The U.S. embassy in the capital, Kinshasa, has been closed since last weekend due to what it says is “credible and specific information of a possible terrorist threat”. It has declined to elaborate.
Earlier in the week, Democratic Republic of Congo’s government spokesman said U.S. officials were keeping the government in the dark and questioned whether the threat was an “imaginary alert”.
But in a news conference on Friday, Foreign Minister Leonard She Okitundu, who met with U.S. Deputy Assistant Secretary of State Elizabeth Fitzsimmons on Wednesday, said the threat was real.
“It’s clear these threats are serious. The U.S. and our services have serious information regarding the validity of the threat,” he said. “For the moment, there is coordination between the security services of the U.S., regional countries and Congo.”
He declined to provide any further specifics.

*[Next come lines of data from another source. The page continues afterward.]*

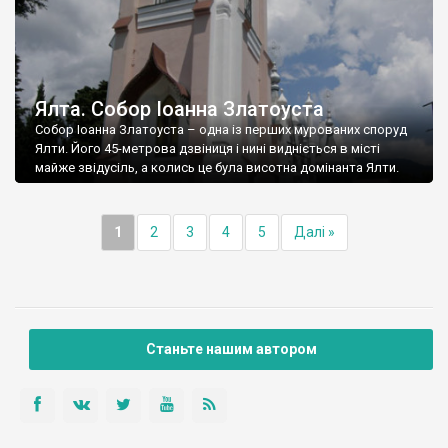
Ялта. Собор Іоанна Златоуста
Собор Іоанна Златоуста – одна із перших мурованих споруд
Ялти. Його 45-метрова дзвіниця і нині видніється в місті
майже звідусіль, а колись це була висотна домінанта Ялти.
1
2
3
4
5
Далі »
Станьте нашим автором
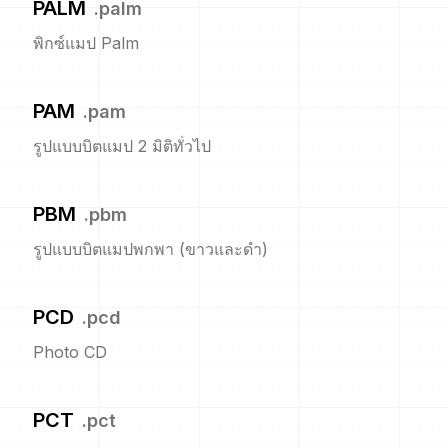
PALM
.
palm
พิกซ์แมป Palm
PAM
.
pam
รูปแบบบิตแมป 2 มิติทั่วไป
PBM
.
pbm
รูปแบบบิตแมปพกพา (ขาวและดำ)
PCD
.
pcd
Photo CD
PCT
.
pct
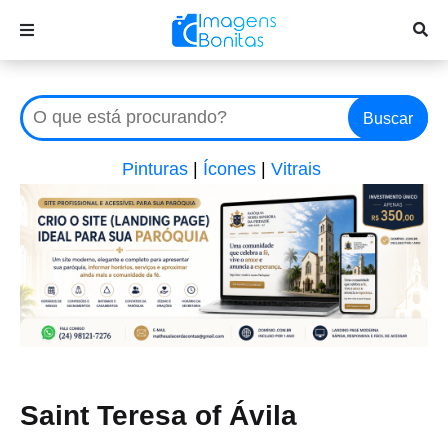
Buscar
Pinturas
|
Ícones
|
Vitrais
Saint Teresa of Ávila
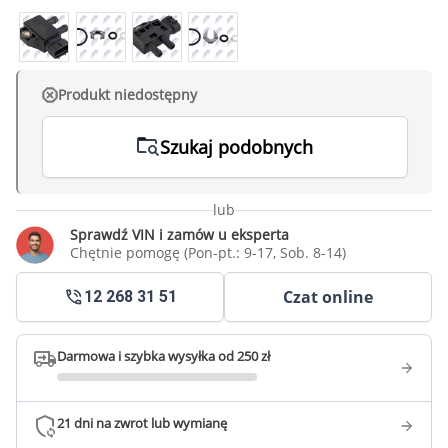
Produkt niedostępny
Szukaj podobnych
lub
Sprawdź VIN i zamów u eksperta
Chętnie pomogę (Pon-pt.: 9-17, Sob. 8-14)
Czat online
12 268 31 51
Darmowa i szybka wysyłka od 250 zł
21 dni na zwrot lub wymianę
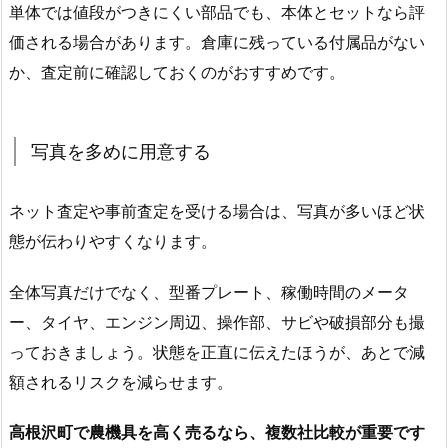
単体では値段がつきにくい部品でも、本体とセットなら評
価される場合があります。倉庫に残っている付属品がない
か、査定前に確認しておくのがおすすめです。
写真を多めに用意する
ネット査定や事前査定を受ける場合は、写真が多いほど状
態が伝わりやすくなります。
全体写真だけでなく、型番プレート、稼働時間のメータ
ー、タイヤ、エンジン周辺、操作部、サビや破損部分も撮
っておきましょう。状態を正直に伝えたほうが、あとで減
額されるリスクを減らせます。
高根沢町で農機具を高く売るなら、複数社比較が重要です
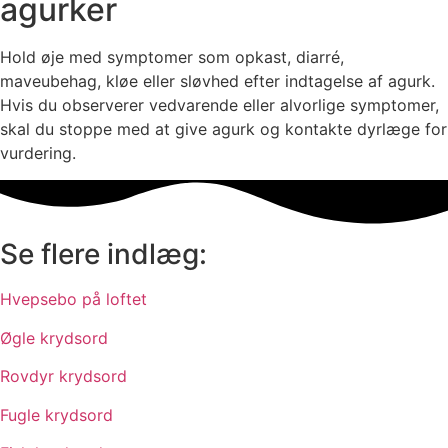
agurker
Hold øje med symptomer som opkast, diarré,
maveubehag, kløe eller sløvhed efter indtagelse af agurk.
Hvis du observerer vedvarende eller alvorlige symptomer,
skal du stoppe med at give agurk og kontakte dyrlæge for
vurdering.
Se flere indlæg:
Hvepsebo på loftet
Øgle krydsord
Rovdyr krydsord
Fugle krydsord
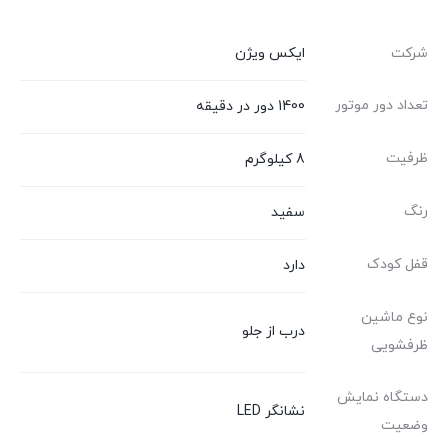
شرکت
ایکس ویژن
تعداد دور موتور
1400 دور در دقیقه
ظرفیت
8 کیلوگرم
رنگ
سفید
قفل کودک
دارد
نوع ماشین
درب از جلو
ظرفشویی
دستگاه نمایش
نشانگر LED
وضعیت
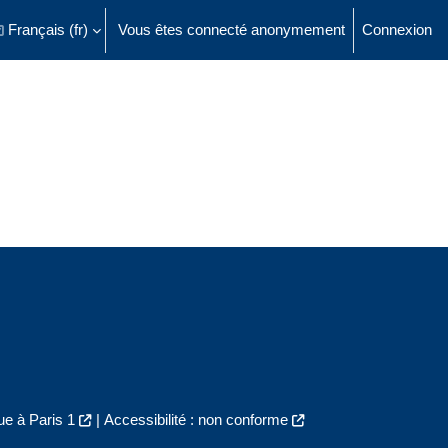
Français ‎(fr)‎
Vous êtes connecté anonymement
Connexion
ésactiver la saisie de recherche
e à Paris 1
|
Accessibilité : non conforme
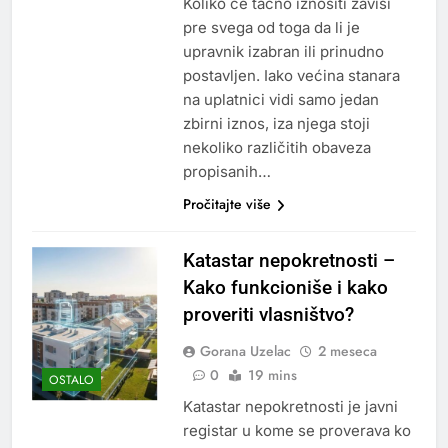
Koliko će tačno iznositi zavisi
pre svega od toga da li je
upravnik izabran ili prinudno
postavljen. Iako većina stanara
na uplatnici vidi samo jedan
zbirni iznos, iza njega stoji
nekoliko različitih obaveza
propisanih…
Pročitajte više
Katastar nepokretnosti –
Kako funkcioniše i kako
proveriti vlasništvo?
Gorana Uzelac
2 meseca
0
19 mins
OSTALO
Katastar nepokretnosti je javni
registar u kome se proverava ko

U.S. officials have remained tight-lipped in public about the nature of the threat, but have informed foreign diplomats that the embassy closure is due to the arrest last week of a cell of Tanzanian jihadists from a Ugandan Islamist group called the Allied Democratic Forces (ADF), two diplomats told Reuters.
U.S. officials believe the cell members were planning to strike U.S. government facilities in Kinshasa, which lies just across the Congo River from their base in Congo Republic’s capital, Brazzaville, the diplomats said.
However, the diplomats did not know where the arrests took place nor how many cell members were arrested. Congo Republic’s government spokesmen said he had no information on the matter.
Any such plot would mark a dramatic shift for the ADF, a militia that operates primarily in eastern Congo, nearly 2,000 km from Kinshasa, and which has never carried out attacks outside of eastern Congo or Uganda.
A third diplomat, who was also briefed on a purported ADF threat to U.S. facilities, expressed scepticism about the threat, which the diplomat said was flagged to U.S. officials by Congo’s military intelligence service.
U.N. and independent experts have for years been unable to confirm allegations from the Ugandan and Congolese governments that the ADF has links to Somalia’s al Shabaab or other jihadist groups.
But a report by the Congo Research Group and Bridgeway Foundation earlier this month found the ADF had received money in recent years from a financier linked to Islamic State, suggesting tentative ties with foreign jihadists, including in Tanzania and other east African countries.